朝鮮半島で元気盛んな時代もあったが 敗戦で価値観が一変し、別人のように気力も失った。 妻に死なれ、12歳の五木寛之と幼い弟と妹を連れて 平壌から韓国へ逃避行をくわだてた。
小さい子を連れて徒歩で歩くのは大変。 保安隊の監視兵に見つかればソ連の収容所に入れられる。 声を立てないように暗闇の中を歩くのはテレビドラマでも見たが悲惨である。
そうやって足手まといの子どもを自分の手で殺したり 現地の人に預けたりして日本にみんな逃げ延びてきたのだ。
五木寛之の家族も小さい妹がやはり足手まといで 比較的裕福そうな民家があったので、その庭に置いて 残り三人で、ほかのみんなと必死の南下の道を進んだ。
だが国境の川で、保安隊がいたので みんなで相談して、今来た道を後戻りして、山岳ルートで 国境まで行こうということになった。

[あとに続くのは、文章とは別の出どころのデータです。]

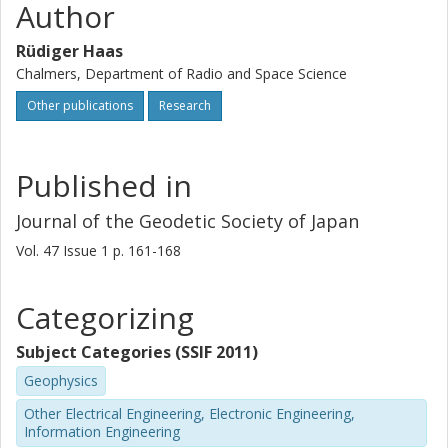
Author
Rüdiger Haas
Chalmers, Department of Radio and Space Science
Other publications
Research
Published in
Journal of the Geodetic Society of Japan
Vol. 47
Issue
1
p.
161-168
Categorizing
Subject Categories (SSIF 2011)
Geophysics
Other Electrical Engineering, Electronic Engineering,
Information Engineering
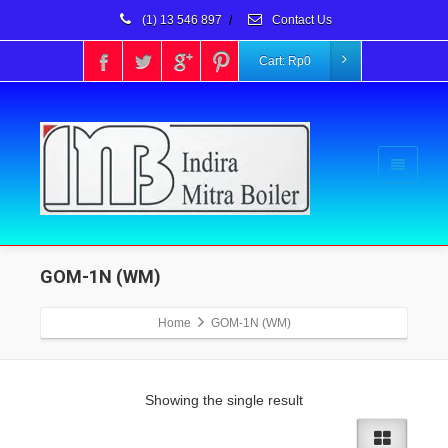
(1) 13 546 897
/
Contact Us
Cart:
Rp
0
GOM-1N (WM)
Home
GOM-1N (WM)
Showing the single result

そして戻ったとき、現地人の民家に置いてきた妹がまだそこにいたので 父も「連れて帰る」と言って妹を再び連れて逃避行を続けたという。
五木寛之は妹に対して何の弁明もできないと述べている。 幸い、家族はその後苦労しながら無事九州に帰り 東京の大学に進学した五木寛之は、あとで弟と妹を東京に呼び寄せる。
妹にしてみたら、それは運命だった。 置き去りにした家族は、国境で越えられなかった。 そして同じ道を引き返してきたから再会できたのだった。
以上のことから 五木寛之は個人がいくら努力しても 大きな運命には逆らうことはできないという。